## Task prompt
For every line in the records that has the word "изделий", make a copy.
═════ Input data ═════
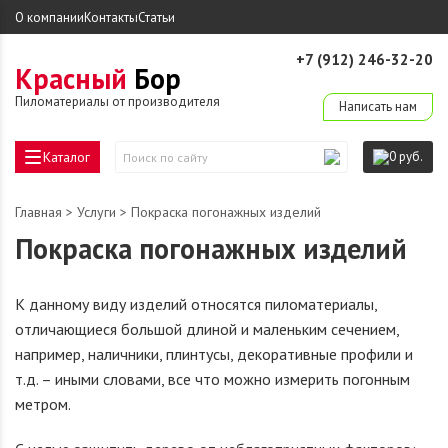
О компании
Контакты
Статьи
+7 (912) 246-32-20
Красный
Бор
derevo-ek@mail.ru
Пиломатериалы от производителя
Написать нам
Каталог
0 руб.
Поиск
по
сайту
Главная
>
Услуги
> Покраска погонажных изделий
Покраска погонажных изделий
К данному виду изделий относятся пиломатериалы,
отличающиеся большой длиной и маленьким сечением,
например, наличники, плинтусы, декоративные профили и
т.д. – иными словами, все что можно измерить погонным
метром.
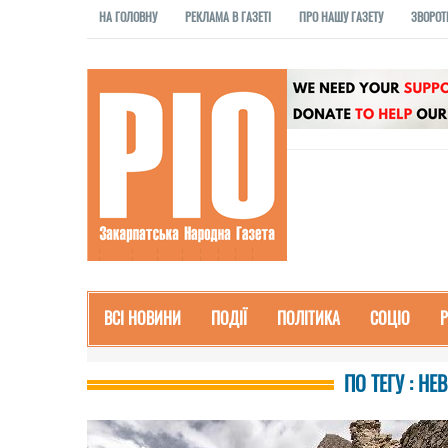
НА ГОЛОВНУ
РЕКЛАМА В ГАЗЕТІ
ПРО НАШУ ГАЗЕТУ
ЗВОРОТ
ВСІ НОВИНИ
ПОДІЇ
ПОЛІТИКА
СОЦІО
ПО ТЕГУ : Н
═════
═════ Input data ═════
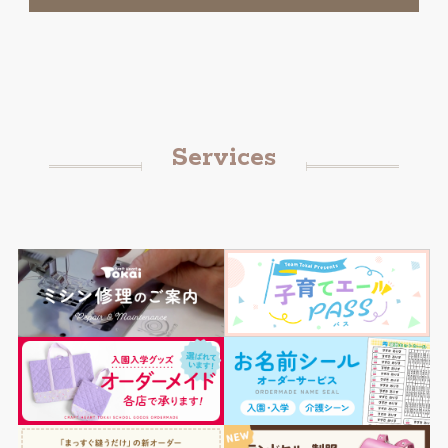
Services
═════
## Exercise answer
> Покраска погонажных изделий
Покраска погонажных изделий
К данному виду изделий относятся пиломатериалы,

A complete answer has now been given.